Provided data:
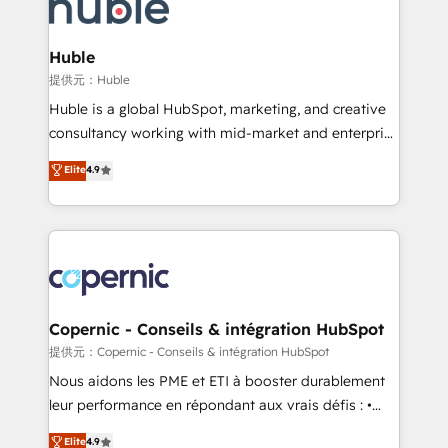
skills, processes, and internal team you need to
CRM Migrations using our in-house "HubScrub" Tool.
attract the right buyers, close deals faster, and grow
without outside dependencies. You’ll learn how to: •
Huble
Set up, audit, and organize your HubSpot portal •
提供元：Huble
Get your sales team fully using HubSpot • Track
Huble is a global HubSpot, marketing, and creative
pipeline and revenue across the entire buyer journey
consultancy working with mid-market and enterprise
• Build an in-house marketing team that drives
businesses. We go beyond implementation, shaping
Elite
4.9
growth • Create content and videos that attract
the strategy, processes, and teams that turn
buyers • Use AI to scale smarter Our coaching-led
HubSpot into a genuine growth engine. Named
approach works best for companies that are done
HubSpot's Global Partner of the Year in 2024,
with outsourcing and ready to build something that
consistently ranked among their top 5 partners
lasts. So if you're ready to become the most trusted
worldwide, and with over 15 years in the ecosystem,
voice in your market, let’s talk.
Huble has built a track record that speaks for itself.
One company, one operating model, delivering
Copernic - Conseils & intégration HubSpot
across offices and consulting teams in the UK, USA,
提供元：Copernic - Conseils & intégration HubSpot
Canada, Germany, France, Belgium, Singapore, and
Nous aidons les PME et ETI à booster durablement
South Africa. Certified compliant with ISO/IEC
leur performance en répondant aux vrais défis : •
27001:2022 and ISO 9001:2015 across all seven
Intégration de HubSpot avec d’autres outils (ERP,
Elite
4.9
international offices and 175+ employees.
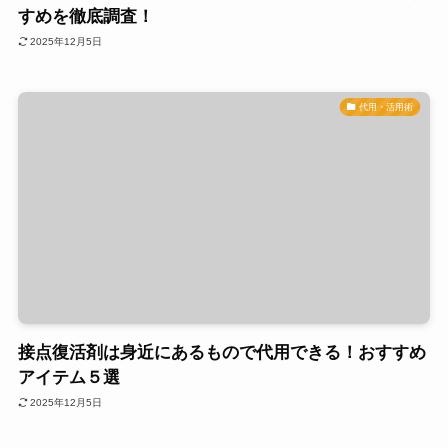
すめを徹底調査！
2025年12月5日
代用・活用術
接点復活剤は身近にあるもので代用できる！おすすめ
アイテム５選
2025年12月5日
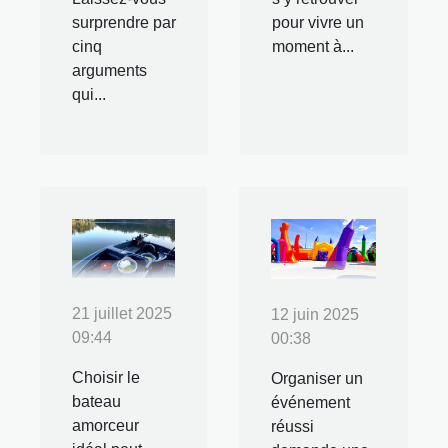
surprendre par
pour vivre un
cinq
moment à...
arguments
qui...
21 juillet 2025
12 juin 2025
09:44
00:38
Choisir le
Organiser un
bateau
événement
amorceur
réussi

Work required: The line above containing "consultancy working with", the line containing "the strategy, processes, and teams that turn", and every line between them are to be transcribed exactly; no other line is wanted.

Problem solution:
consultancy working with mid-market and enterprise
• Build an in-house marketing team that drives
businesses. We go beyond implementation, shaping
Elite
4.9
growth • Create content and videos that attract
the strategy, processes, and teams that turn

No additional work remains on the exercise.